Pursuing the Potential of RNA Biology

RNA is essential for the process of turning genes’ DNA instructions into the proteins that actually drive cellular functions. The field of RNA biology is dynamic and growing, as researchers discover the functions of a dizzying array of types of RNA. Jefferson’s RNA biology program is multifaceted and rich with potential for both understanding human biology and developing ways to treat or prevent disease.

For example, Ya-Ming Hou, PhD, professor of biochemistry, guides a basic science research program addressing RNA’s roles in a range of biomedical challenges, from cancer to antibiotic resistance. Recently, she may have identified an RNA-based vulnerability in gram negative bacteria such as E.coli and Salmonella—which are antibiotic resistant because their cells have two membranes and numerous toxin pumps that expel antibiotic molecules. Dr. Hou’s group has shown that creating a defect in a specific transfer RNA (tRNA) undermines those defenses. This finding holds promise as a path for pursuing new, more effective antibiotics.

tRNA molecules are not a typical antibiotic target; they are part of the protein-building machinery cells need to function. But Dr. Hou’s team found that to function properly, bacteria require the addition of a methyl group to one particular location on the spine of several tRNAs. When these tRNAs were deficient in methylation, the cells were more likely to have protein-building defects. Next, Hou’s team created bacteria genetically deficient in tRNA methylation, and showed that the bacteria had more-permeable membranes and were less effective at pumping out chemicals, compared to normal bacteria. Finally, when the bacteria with defective tRNAs were exposed to antibiotics, they died faster and were less capable of developing drug resistance. The team is now screening molecules that could drive the same de-methylation effect as the genetic engineering; and, because the target in bacterial tRNAs is absent from human cells, the resulting drug could be less likely to have off-target effect on human cells.

Dr. Hou and colleague Davide Trotti, PhD, professor of neuroscience, have also been studying the role of specific tRNAs in neurodegenerative diseases such as amyotrophic lateral sclerosis (ALS)—pursuing investigations of a particular tRNA’s role in the disease and whether it could be a therapeutic target. In that context, Drs. Trotti and Hou have undertaken an NIH-funded study on the most common cause of inherited ALS: a mutation resulting in patients having hundreds or even thousands copies of GGGGCC sequence in the gene C9orf72.

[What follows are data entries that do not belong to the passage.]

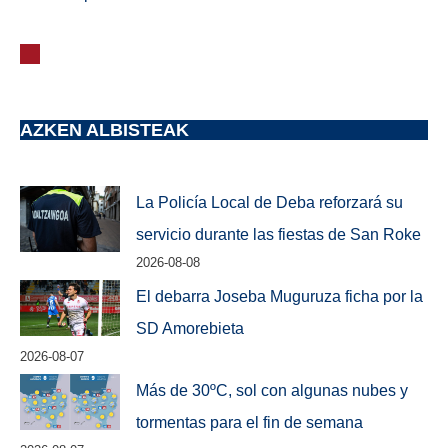
AZKEN ALBISTEAK
La Policía Local de Deba reforzará su
servicio durante las fiestas de San Roke
2026-08-08
El debarra Joseba Muguruza ficha por la
SD Amorebieta
2026-08-07
Más de 30ºC, sol con algunas nubes y
tormentas para el fin de semana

Recent work by Dr. Trotti’s group—in collaboration with Aaron Haeusler, PhD, assistant professor of neuroscience, and Piera Pasinelli, PhD, Frances and Joseph Weinberg Professor of Neuroscience and Director of the Jefferson Weinberg ALS Center—looked at what triggers these repeated sequences in the C9orf72 gene to eventually produce the toxic proteins associated with ALS (as well as with frontotemporal dementia and other neurodegenerative diseases in patients carrying the mutation). Suspecting that stressors may be a trigger, the investigators tested a number of agents that cause neurons to turn on the stress responses. Indeed, many of these also initiated production of toxic protein. The investigations also showed that neuronal over-excitation—similar to what happens during a seizure—also triggered the protein production.

Once the integrated stress response is activated, it is difficult to stop the production of the toxic proteins. But, by honing in on this over-arching cellular mechanism, the researchers gained insights on specific methods that might block the neuron-damaging response. The drug trazodone, which is approved for the treatment of depression, is known to act on parts of the integrated stress response. The researchers tested it in their repeat-mutation cellular model of the disease and found that it could block toxic protein-production. Now they are screening for other molecules that might be even more effective at blocking the process.